Rye residents rejected a $20 million school bond today by a vote of 1,777 to 1,471, ending a plan to build a new wing of science labs onto the high school and renovate locker rooms, guidance offices and other areas. The plan was designed as an answer to growing enrollment, adding a total of 16 classrooms.
School board President Laura Slack read this statement after the results came in:
Although the Board of Education is disappointed by the results of our bond vote, our space challenges have not changed. The fact remains the middle school and high school buildings are already over capacity, and the enrollment projections indicate this will continue to be the case in future years. And our science labs from the 1960s and ’70s are another critical area of concern. It is troubling that in a community like ours, a well funded campaign of consistent disinformation, distortions and fabrications was used to undermine our schools….

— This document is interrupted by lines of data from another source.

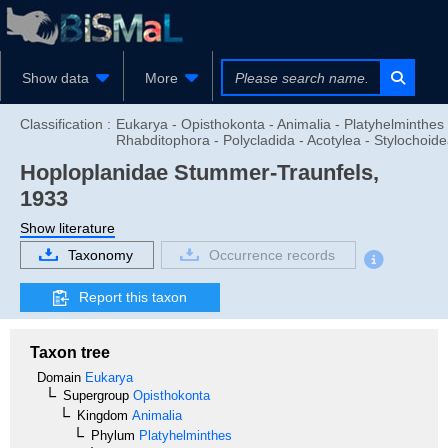
Show data
More
Classification :
Eukarya - Opisthokonta - Animalia - Platyhelminthes 
Rhabditophora - Polycladida - Acotylea - Stylochoid
Hoploplanidae
Stummer-Traunfels,
1933
Show literature
Taxonomy
Occurrence records
Report this taxon
Taxon tree
Domain
Eukarya
Supergroup
Opisthokonta
Kingdom
Animalia
Phylum
Platyhelminthes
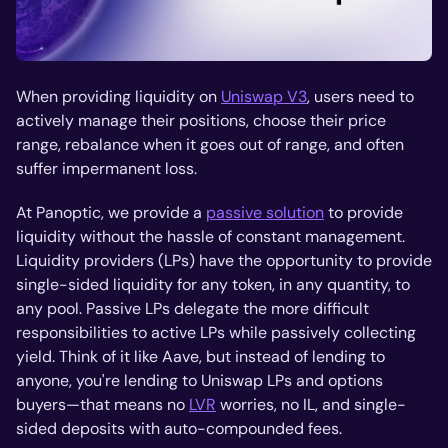
When providing liquidity on
Uniswap V3
, users need to
actively manage their positions, choose their price
range, rebalance when it goes out of range, and often
suffer impermanent loss.
At Panoptic, we provide a
passive solution
to provide
liquidity without the hassle of constant management.
Liquidity providers (LPs) have the opportunity to provide
single-sided liquidity for any token, in any quantity, to
any pool. Passive LPs delegate the more difficult
responsibilities to active LPs while passively collecting
yield. Think of it like Aave, but instead of lending to
anyone, you're lending to Uniswap LPs and options
buyers—that means no
LVR
worries, no IL, and single-
sided deposits with auto-compounded fees.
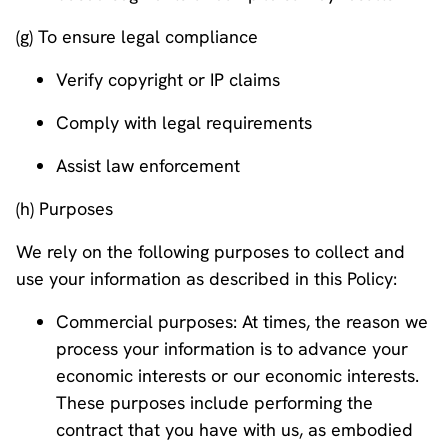
(g) To ensure legal compliance
Verify copyright or IP claims
Comply with legal requirements
Assist law enforcement
(h) Purposes
We rely on the following purposes to collect and
use your information as described in this Policy:
Commercial purposes: At times, the reason we
process your information is to advance your
economic interests or our economic interests.
These purposes include performing the
contract that you have with us, as embodied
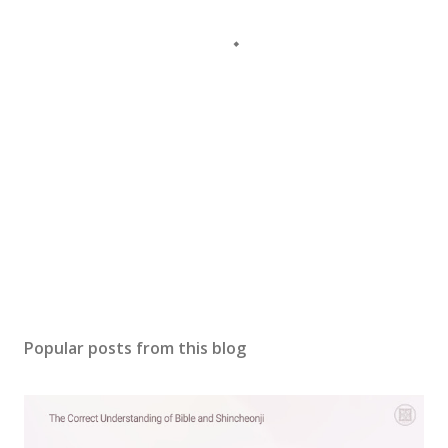
Popular posts from this blog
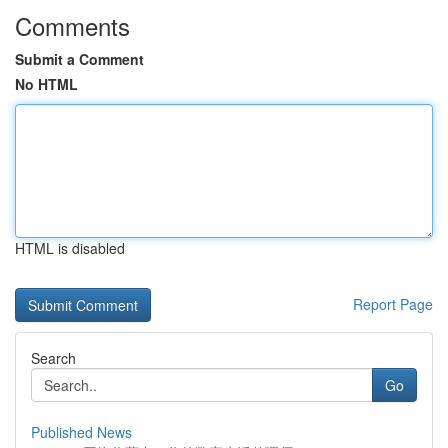
Comments
Submit a Comment
No HTML
HTML is disabled
Report Page
Search
Go
Published News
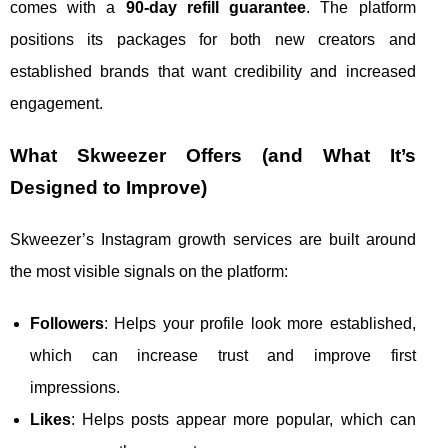
comes with a
90-day refill guarantee
. The platform
positions its packages for both new creators and
established brands that want credibility and increased
engagement.
What Skweezer Offers (and What It’s
Designed to Improve)
Skweezer’s Instagram growth services are built around
the most visible signals on the platform:
Followers
: Helps your profile look more established,
which can increase trust and improve first
impressions.
Likes
: Helps posts appear more popular, which can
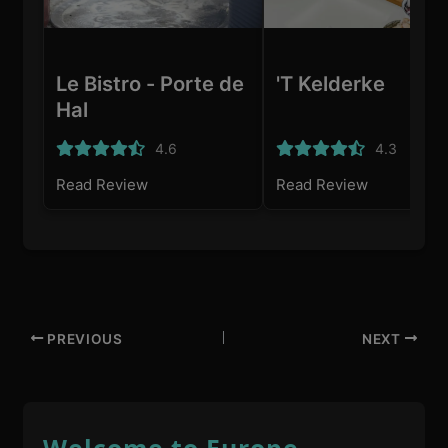
Le Bistro - Porte de
'T Kelderke
Hal
4.6
4.3
Read Review
Read Review
PREVIOUS
NEXT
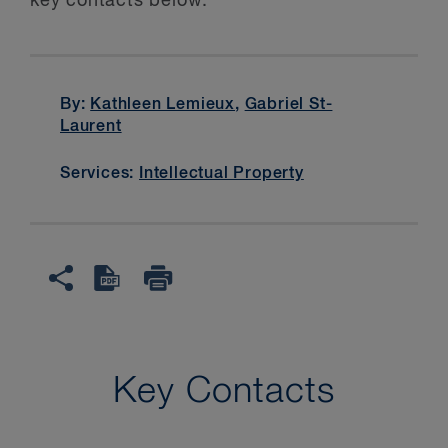
key contacts below.
By:
Kathleen Lemieux
,
Gabriel St-
Laurent
Services:
Intellectual Property
Key Contacts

Slack made reference to last-minute ads and robo-calls overstating the property-tax impact of the bond. According to the district’s estimates, the project would have added $47 onto the average homeowner’s bill for 2012-13 and $300 thereafter over the life of the 20-year bond. She concluded:
Unfortunately those unable to vote, our children, were the true losers today. The vote today will not end this board’s commitment to finding a solution to the enrollment issue. This board will continue our dedication to the education of children in the district.
The referendum appeared to have a very strong turnout. “I haven’t seen a presidential election this crowded,” resident Chip Barnes said after casting a “no” vote at the single polling place in the middle school.
“We just don’t need any more taxes,” he said.
Laura Breckenridge voted “yes.”
“I think we need to think forward about the future of our community,” she said afterward. Both Barnes and Breckenridge have children in the district and specifically at the high school. Breckenridge said the schools were her reason for moving to Rye. “I think it would deter people from this community if it didn’t enhance and show a concern for our school system,” she said.